A boundary condition is applied to each field, dimension, and endpoint. There are left and right boundary conditions for each of the x, y, and z dimensions so each field has 6 boundary conditions. Each of these boundary conditions may be specified individually. Each boundary condition can be specified via a constant value, an array, or a function.

The left and right boundary conditions associated with the x-dimension are called west and east, respectively. For the y-dimension, left and right are called south and north. For the z-dimension, left and right are called bottom and top.

See Numerical implementation of boundary conditions for more details.
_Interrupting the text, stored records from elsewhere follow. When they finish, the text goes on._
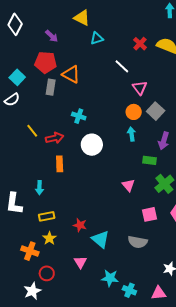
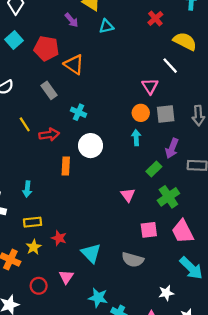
purple arrow: (52, 36) -> (72, 20), moved
red cross: (140, 44) -> (155, 18), moved
white line: (122, 66) -> (170, 66), moved
cyan square: (17, 77) -> (14, 40), moved
gray rectangle: (51, 87) -> (49, 90), moved, turned -49
gray square: (156, 111) -> (166, 114), turned 36
green rectangle: (149, 160) -> (154, 169), turned -56
orange rectangle: (60, 164) -> (66, 166), moved
red star: (80, 225) -> (59, 238), moved
red circle: (47, 273) -> (39, 286), moved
Types of boundary conditions

Notice that open boundary conditions and radiation boundary conditions can be imposed via flux or value boundary conditions defined by a function or array. Or alternatively, through a forcing function if more flexibility is desired.

Default boundary conditions

By default, periodic boundary conditions are applied on all fields along periodic dimensions. Otherwise tracers get no-flux boundary conditions and velocities get free-slip and no normal flow boundary conditions.

Boundary condition structures

Oceananigans uses a hierarchical structure to express boundary conditions.

A BoundaryCondition is associated with every field, dimension, and endpoint.
Boundary conditions specifying the condition at the left and right endpoints are grouped into CoordinateBoundaryConditions.
A set of three CoordinateBoundaryConditions specifying the boundary conditions along the x, y, and z dimensions for a single field are grouped into a FieldBoundaryConditions named tuple.
A set of FieldBoundaryConditions, up to one for each field, are grouped together into a named tuple and passed to the model constructor.

Boundary conditions are defined at model construction time by passing a named tuple of FieldBoundaryConditions specifying non-default boundary conditions for fields such as velocities ($u$, $v$, $w$) and tracers. Not passing in a FieldBoundaryConditions for one field means it gets the default boundary conditions.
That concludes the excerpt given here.